La trompa quedó literalmente adentro de la habitación, la pared se derrumbó por completo.
El chofer, de 35 años, murió en el acto, en la casa viven dos hermanos que no estaban, “acá duermo por suerte estaba trabajando”, dijo uno al volver y encontrar su cuarto destruido. El estruendo sacudió a toda la cuadra.
En la casa de al lado, una familia festejaba el cumpleaños de su hija, “Pensé que era una bomba, vi a mi marido tirado con los escombros encima, estábamos atrapados”, relató Viviana, la vecina.
Se salvaron de milagro porque segundos antes se habían ido al baño a atender a la nena que sangraba por un diente flojo. Según las primeras informaciones, antes de incrustarse en la vivienda, el colectivo habría chocado a una moto de delivery y contra un poste.
El punto que duele: no todas las empresas son iguales. En el conurbano hay líneas que tienen controles psicofísicos, seguimiento y protocolos estrictos con sus choferes y otras que no.

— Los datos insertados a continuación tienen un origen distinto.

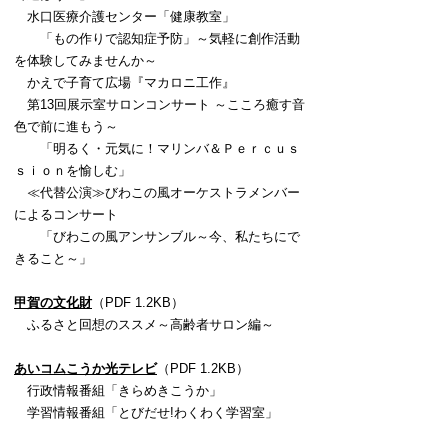
水口医療介護センター「健康教室」
「もの作りで認知症予防」～気軽に創作活動
を体験してみませんか～
かえで子育て広場『マカロニ工作』
第13回展示室サロンコンサート ～こころ癒す音
色で前に進もう～
「明るく・元気に！マリンバ＆Ｐｅｒｃｕｓ
ｓｉｏｎを愉しむ」
≪代替公演≫びわこの風オーケストラメンバー
によるコンサート
「びわこの風アンサンブル～今、私たちにで
きること～」
甲賀の文化財
（PDF 1.2KB）
ふるさと回想のススメ～高齢者サロン編～
あいコムこうか光テレビ
（PDF 1.2KB）
行政情報番組「きらめきこうか」
学習情報番組「とびだせ!わくわく学習室」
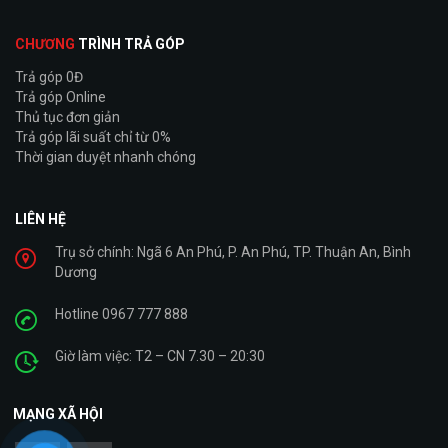
CHƯƠNG
TRÌNH TRẢ GÓP
Trả góp 0Đ
Trả góp Online
Thủ tục đơn giản
Trả góp lãi suất chỉ từ 0%
Thời gian duyệt nhanh chóng
LIÊN HỆ
Trụ sở chính: Ngã 6 An Phú, P. An Phú, TP. Thuận An, Bình
Dương
Hotline 0967 777 888
Giờ làm việc: T2 – CN 7.30 – 20:30
MẠNG XÃ HỘI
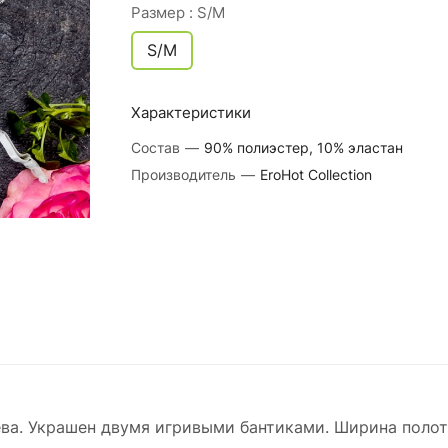
Размер :
S/M
S/M
Характеристики
Состав
—
90% полиэстер, 10% эластан
Производитель
—
EroHot Collection
ева. Украшен двумя игривыми бантиками. Ширина полот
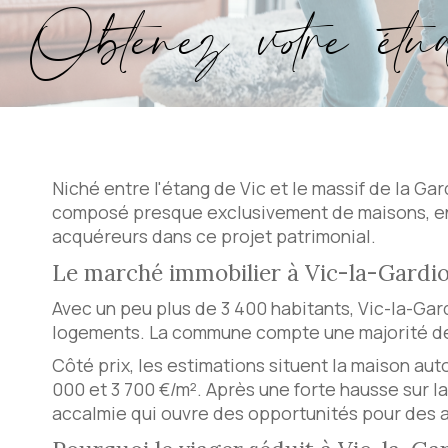
Obtenez votre étud
Niché entre l'étang de Vic et le massif de la Ga
composé presque exclusivement de maisons, en f
acquéreurs dans ce projet patrimonial.
Le marché immobilier à Vic-la-Gardio
Avec un peu plus de 3 400 habitants, Vic-la-Gar
logements. La commune compte une majorité de pr
Côté prix, les estimations situent la maison aut
000 et 3 700 €/m². Après une forte hausse sur l
accalmie qui ouvre des opportunités pour des 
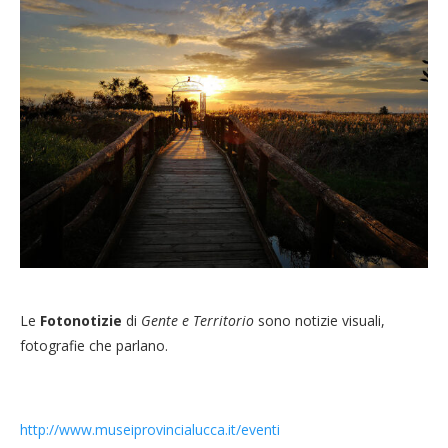
Le
Fotonotizie
di
Gente e Territorio
sono notizie visuali,
fotografie che parlano.
http://www.museiprovincialucca.it/eventi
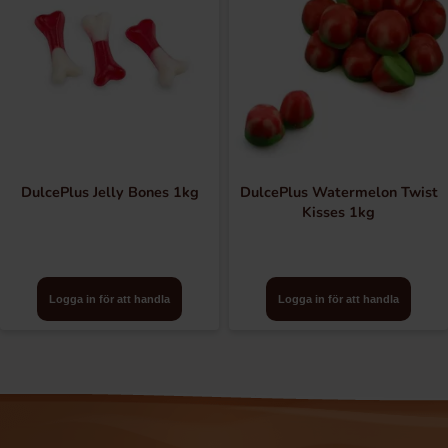
DulcePlus Jelly Bones 1kg
DulcePlus Watermelon Twist
Kisses 1kg
Logga in för att handla
Logga in för att handla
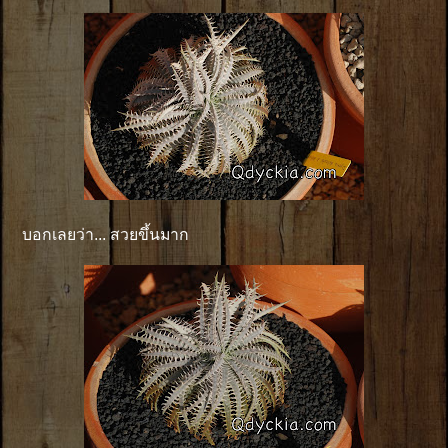
บอกเลยว่า... สวยขึ้นมาก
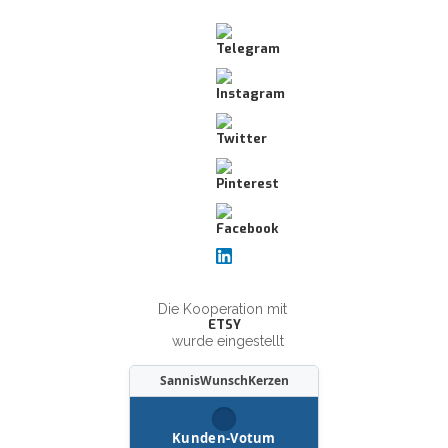
Die Kooperation mit
ETSY
wurde eingestellt
SannisWunschKerzen
Kunden-Votum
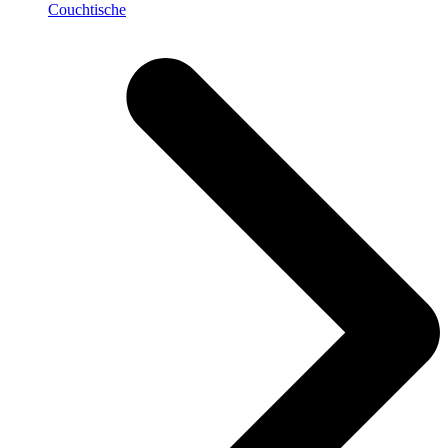
Couchtische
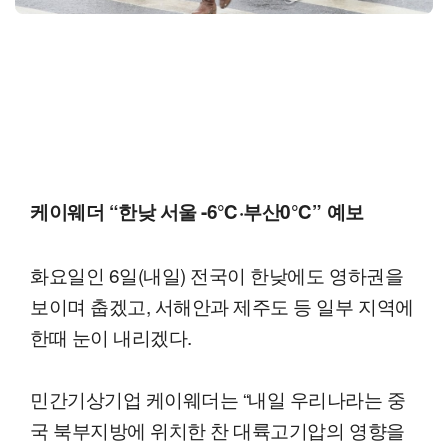
케이웨더 “한낮 서울 -6℃·부산0℃” 예보
화요일인 6일(내일) 전국이 한낮에도 영하권을
보이며 춥겠고, 서해안과 제주도 등 일부 지역에
한때 눈이 내리겠다.
민간기상기업 케이웨더는 “내일 우리나라는 중
국 북부지방에 위치한 찬 대륙고기압의 영향을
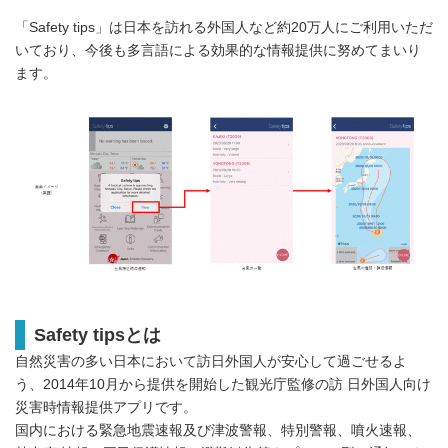
「Safety tips」は日本を訪れる外国人など約20万人にご利用いただ
いており、今後も多言語による効果的な情報提供に努めてまいり
ます。
Safety tipsとは
自然災害の多い日本において訪日外国人が安心して過ごせるよ
う、2014年10月から提供を開始した観光庁監修の訪 日外国人向け
災害時情報提供アプリです。
国内における緊急地震速報及び津波警報、特別警報、噴火速報、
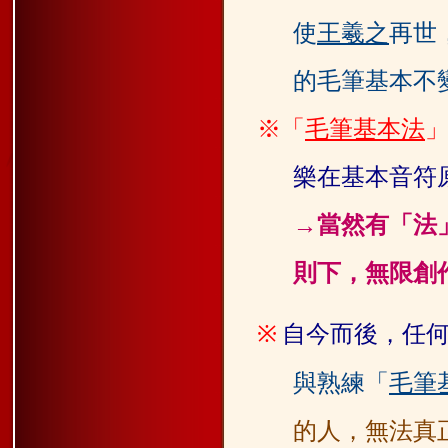
使
王羲之
再世
的毛
筆基本不
※「
毛筆基本法
樂在基本音符
→
當然有「法
則
下，無限創
※
自今而後，任
與熟練「
毛筆
的
人，無法真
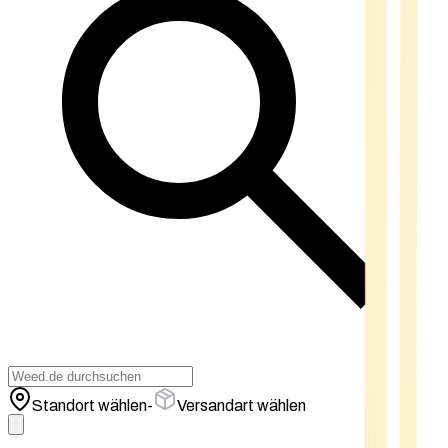
Standort wählen
-
Versandart wählen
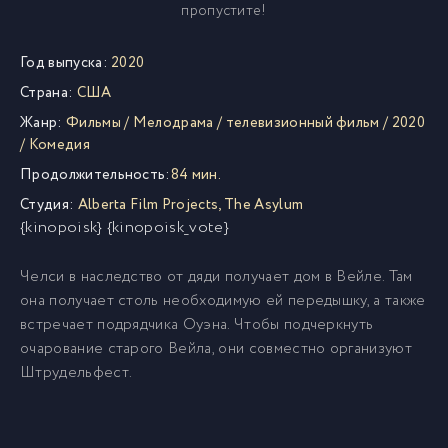
пропустите!
Год выпуска:
2020
Страна:
США
Жанр:
Фильмы
/
Мелодрама
/
телевизионный фильм
/
2020
/
Комедия
Продолжительность:
84 мин.
Студия:
Alberta Film Projects
,
The Asylum
{kinopoisk} {kinopoisk_vote}
Челси в наследство от дяди получает дом в Вейле. Там
она получает столь необходимую ей передышку, а также
встречает подрядчика Оуэна. Чтобы подчеркнуть
очарование старого Вейла, они совместно организуют
Штрудельфест.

En este caso, según contaron los propios compañeros del chofer a los vecinos, el operario atravesaba una situación familiar muy complicada.
Había señales claras, ¿Quién controla al que maneja 15 toneladas a toda velocidad por calles de barrio?, ¿Alguien lo vio? ¿Alguien lo paró? Anoche, la falta de control volvió a dejar una casa destruida, una familia en shock y un trabajador muerto.